Em homenagem ao aniversário da cidade, OSP toca Rio de Lágrimas

Apresentação é hoje (31), às 20h pelas redes sociais (Foto: Valéria Rodrigues)

O experiente maestro piracicabano Jamil Maluf, assim como a OSP (Orquestra Sinfônica de Piracicaba), encaram novos desafios do ofício em meio à pandemia. A impossibilidade de concertos presenciais e a improbabilidade de profissionais da música de erudita ficarem longe das partituras e apresentações levaram todos eles para o mundo online e suas múltiplas possibilidades neste período inédito da sociedade moderna. E foi à distância que o regente e 45 músicos da OSP tocaram e gravaram uma versão orquestral de “Rio de Lágrimas”, a “Rio de Piracicaba” no popular, com lançamento hoje, às 20h, nas redes sociais da Câmara de Vereadores de Piracicaba e da instituição musical.

A produção é como um ‘presente’ do Legislativo e da OSP a Piracicaba, que completa 253 anos no sábado (1º), conta Maluf. Com duração de três minutos, a apresentação em formato inédito de “Rio de Lágrimas” poderá ser assistida no Facebook e YouTube oficiais da Câmara. O material também estará disponível no Facebook, Instagram e YouTube da orquestra.

A regência foi à distância, conta o maestro. “Apareço no centro do vídeo, enquanto os músicos estão em volta na tela, num grande mosaico. É um formato que inclusive virou a opção e é feito por todas as principais orquestras do mundo”, ele revela.

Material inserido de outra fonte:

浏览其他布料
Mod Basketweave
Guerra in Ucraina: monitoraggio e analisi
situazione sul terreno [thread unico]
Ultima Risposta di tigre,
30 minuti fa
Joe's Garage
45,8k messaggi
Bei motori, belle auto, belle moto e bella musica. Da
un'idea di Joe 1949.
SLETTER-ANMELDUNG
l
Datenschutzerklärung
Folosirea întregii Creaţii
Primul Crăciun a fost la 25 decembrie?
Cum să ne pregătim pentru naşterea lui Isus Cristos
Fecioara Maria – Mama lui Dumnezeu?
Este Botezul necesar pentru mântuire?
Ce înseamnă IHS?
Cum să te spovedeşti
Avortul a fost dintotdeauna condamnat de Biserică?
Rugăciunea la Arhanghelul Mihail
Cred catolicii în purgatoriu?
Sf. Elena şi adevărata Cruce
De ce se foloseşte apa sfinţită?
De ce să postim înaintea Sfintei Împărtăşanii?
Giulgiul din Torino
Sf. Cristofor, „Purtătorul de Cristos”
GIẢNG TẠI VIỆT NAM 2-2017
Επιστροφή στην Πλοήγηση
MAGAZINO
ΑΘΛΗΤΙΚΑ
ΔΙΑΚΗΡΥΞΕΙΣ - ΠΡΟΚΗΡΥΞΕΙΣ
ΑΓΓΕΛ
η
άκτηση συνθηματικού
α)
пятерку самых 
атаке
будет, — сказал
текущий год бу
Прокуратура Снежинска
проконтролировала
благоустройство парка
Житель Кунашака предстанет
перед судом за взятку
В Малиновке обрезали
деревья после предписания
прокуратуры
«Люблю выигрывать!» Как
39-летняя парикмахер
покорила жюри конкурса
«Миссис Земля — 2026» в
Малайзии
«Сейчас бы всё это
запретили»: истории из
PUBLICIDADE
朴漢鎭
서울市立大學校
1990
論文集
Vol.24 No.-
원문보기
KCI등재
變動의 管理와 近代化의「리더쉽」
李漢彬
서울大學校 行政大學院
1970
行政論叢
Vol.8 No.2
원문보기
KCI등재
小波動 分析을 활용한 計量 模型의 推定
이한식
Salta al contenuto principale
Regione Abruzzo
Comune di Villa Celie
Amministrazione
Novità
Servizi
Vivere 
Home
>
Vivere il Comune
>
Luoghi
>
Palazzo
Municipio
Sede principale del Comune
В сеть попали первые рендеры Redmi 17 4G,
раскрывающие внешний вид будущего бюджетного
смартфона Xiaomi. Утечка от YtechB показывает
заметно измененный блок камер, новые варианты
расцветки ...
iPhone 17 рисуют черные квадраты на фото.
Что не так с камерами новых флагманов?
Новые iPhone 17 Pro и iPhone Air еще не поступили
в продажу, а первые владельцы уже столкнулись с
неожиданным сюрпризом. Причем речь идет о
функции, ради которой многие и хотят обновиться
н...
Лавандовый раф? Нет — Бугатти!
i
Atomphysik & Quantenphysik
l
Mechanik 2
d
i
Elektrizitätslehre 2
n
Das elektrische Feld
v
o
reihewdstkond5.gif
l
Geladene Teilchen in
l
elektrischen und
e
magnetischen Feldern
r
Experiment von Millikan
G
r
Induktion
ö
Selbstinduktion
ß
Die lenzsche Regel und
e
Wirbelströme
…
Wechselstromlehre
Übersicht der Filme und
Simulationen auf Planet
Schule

Em determinados trechos do vídeo, são inseridos mosaicos com 45 dos 60 músicos da OSP, de todos os naipes, que fizeram a gravação da música das respectivas casas, assim como Maluf. Mas nem todos. Oito instrumentistas gravaram externamente, em locais considerados cartões-postais piracicabanos, como a margem do rio Piracicaba, entorno da Ponte Pênsil, Casa do Povoador, fachada da Câmara de Vereadores, no bairro Monte Alegre e no interior e exterior da Capela São Pedro.

Completam a produção imagens do Parque do Engenho Central, espaço que abriga o Teatro Engenho, palco das apresentações da OSP entre 2015 e 2018, e o Teatro Municipal Dr. Losso Netto, casa oficial dos concertos do conjunto, desde o ano passado.

Os arranjos da música têm a assinatura de Jackson Lúcio, trompista da OSP. Além dele, contribuíram o também trompista Evandro Neves e o trombonista Felipe Martim Coelho, este último responsável pela edição do vídeo e sincronização do áudio, e Bruno Brito na mixagem e masterização. “Os músicos gravaram em cima de uma linha mestra, enviada por e-mail”, revela Maluf sobre a dinâmica do processo. E mais novidades da OSP virão ainda esse ano, ele conta.

Além de destacar o ineditismo da produção, Maluf conta que só foi possível concretizá-la devido ao incentivo do Câmara. O Departamento de Comunicação foi o responsável pela edição final e captação de imagens externas, aos cuidados de Gustavo Annunciato e Márcio Bissoli Miglioranza. O roteiro e a direção artística são de Rodrigo Alves e a direção geral é de Valéria Rodrigues.